When I was a kid, and I am sure the same thing applies to
you, there was never any problem thinking of something that you wanted for your
birthday or Christmas. My brother and I would sit down with either the Simpson’s
or Eaton’s catalogues on our laps turned to the toy or sporting goods section
and start pointing. I don’t remember circling the hundreds of toys that we
wanted, but there was really no need. We wanted it all! The decision was my
parents to make, as to which of the hundreds of toys do we really, really need.
They were pretty good I suppose, as I don’t remember ever
being disappointed on my birthday or at Christmas. I have pictures of Steve and
I at Christmas surrounded by toys, wearing a cowboy hat, holster and cap guns
one year and the next year dressed in a full hockey outfit. Strangely, neither
Steve nor I ever played hockey and I at least never fired a gun in anger. I can’t
talk for Steve. What I didn’t notice in the pictures were any gifts for my mom
and dad. I’m sure they had gifts, but they were adult gifts which at the time
you wouldn’t pose for the camera in your new underwear and socks.
I have a birthday coming up and to tell you the truth, there
just isn’t anything that I really want. I feel like the happiest man on earth
looking into the Mirror of Erised, I just see myself as I am. I have more than
enough tools than I use or need, I have clothes that have yet to wear out and
there are more electronic, shiny things around here than I can keep track of.
I’m not one of those people that like donations to worthy
causes in my name because generally I’m just not that generous. I’m not particularly
in favour of African children going hungry, and I certainly don’t like PKD,
Cancer or Juvenile Diabetes and to the many millions of people worldwide that
have had their lives overturned by some natural disaster, it really sucks to be
you. I think people should donate in their own name, not just for the tax
receipt, but for the feeling of well being that it will give you. When someone
does it for me, I can’t even enjoy the feeling that I did something good.
Someone else did something good and paid lip service to me.

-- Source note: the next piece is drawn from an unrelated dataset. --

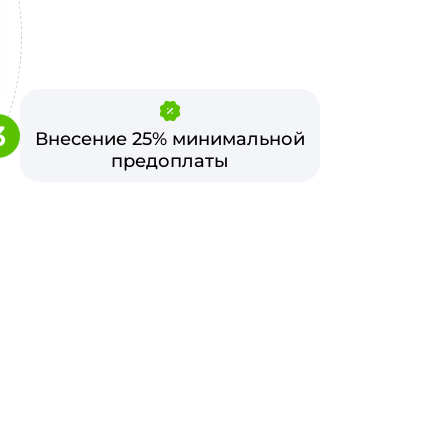
3
Внесение 25% минимальной
предоплаты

There are things that I do want, but they fall into the
category of dreams rather than wants or needs. I would love a nice large house
on Oahu with a pool in the back yard, a workshop and
about a five minute walk to the beach. I’d like to have enough disposable cash
that I could fly (first class) to visit my friends wherever they might be in
the world. It would be nice to take everyone I know to Las
Vegas and watch their eyes pop at how surreal the
place is. I’d like to get the grass to grow on the front lawn without needing
to do anything to help it along. It should “want” to grow for me. I’d like to
meet a few famous people that I think would be interesting and get a chance to
talk for a few hours with them. I’d like to feel that I have earned the love I
get from my family, all of the time.
Most of those things are pretty hard to wrap in paper or to
get without a change in my circumstances, but being the happiest man on earth,
I am pretty satisfied with the image that I see in the mirror.